The Perl Advent Calendar needs more articles for 2022. Submit your idea today!

NAME

WWW::Mechanize - automate interaction with websites

SYNOPSIS

This module is intended to help you automate interaction with a website.

    use WWW::Mechanize;
    my $agent = WWW::Mechanize->new();

    $agent->get($url);

    $agent->follow($link);

    $agent->form_number($number);
    $agent->form_name($name);
    $agent->field($name, $value);
    $agent->click($button);

    $agent->back();

    $agent->add_header($name => $value);

    use Test::More;
    like( $agent->{content}, qr/$expected/, "Got expected content" );

VERSION

Version 0.39

    $Header: /home/cvs/www-mechanize/lib/WWW/Mechanize.pm,v 1.49 2003/04/02 05:26:13 alester Exp $

METHODS

new()

Creates and returns a new WWW::Mechanize object, hereafter referred to as the 'agent'.

    my $agent = WWW::Mechanize->new()

The constructor for WWW::Mechanize overrides two of the parms to the LWP::UserAgent constructor:

    agent => "WWW-Mechanize/#.##"
    cookie_jar => {}    # an empty, memory-only HTTP::Cookies object

You can override these overrides by passing parms to the constructor, as in:

    my $agent = WWW::Mechanize->new( agent=>"wonderbot 1.01" );

If you want none of the overhead of a cookie jar, or don't want your bot accepting cookies, you have to explicitly disallow it, like so:

    my $agent = WWW::Mechanize->new( cookie_jar => undef );

$agent->get($url)

Given a URL/URI, fetches it. Returns an HTTP::Response object.

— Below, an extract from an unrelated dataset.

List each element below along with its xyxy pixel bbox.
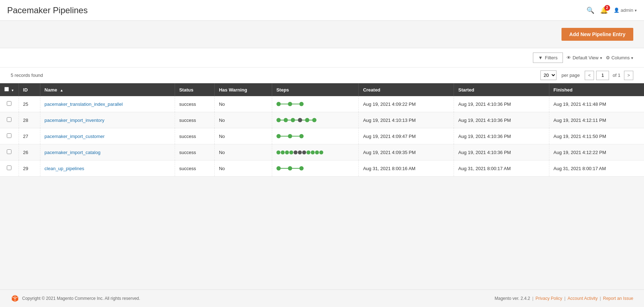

The results are stored internally in the agent object, but you don't know that. Just use the accessors listed below. Poking at the internals is deprecated and subject to change in the future.

$agent->uri()

Returns the current URI.

$agent->req()

Returns the current request as an HTTP::Request object.

$agent->res()

Returns the current response as an HTTP::Response object.

$agent->status()

Returns the HTTP status code of the response.

$agent->ct()

Returns the content type of the response.

$agent->base()

Returns the base URI for the current response

$agent->content()

Returns the content for the response

$agent->forms()

Returns a reference to an array of HTML::Form objects for the forms found.

$agent->current_form()

Returns the current form as an HTML::Form object. I'd call this form() except that form() already exists and sets the current_form.

$agent->links()

Returns an arrayref of the links found

$agent->is_html()

Returns true/false on whether our content is HTML, according to the HTTP headers.

$agent->title()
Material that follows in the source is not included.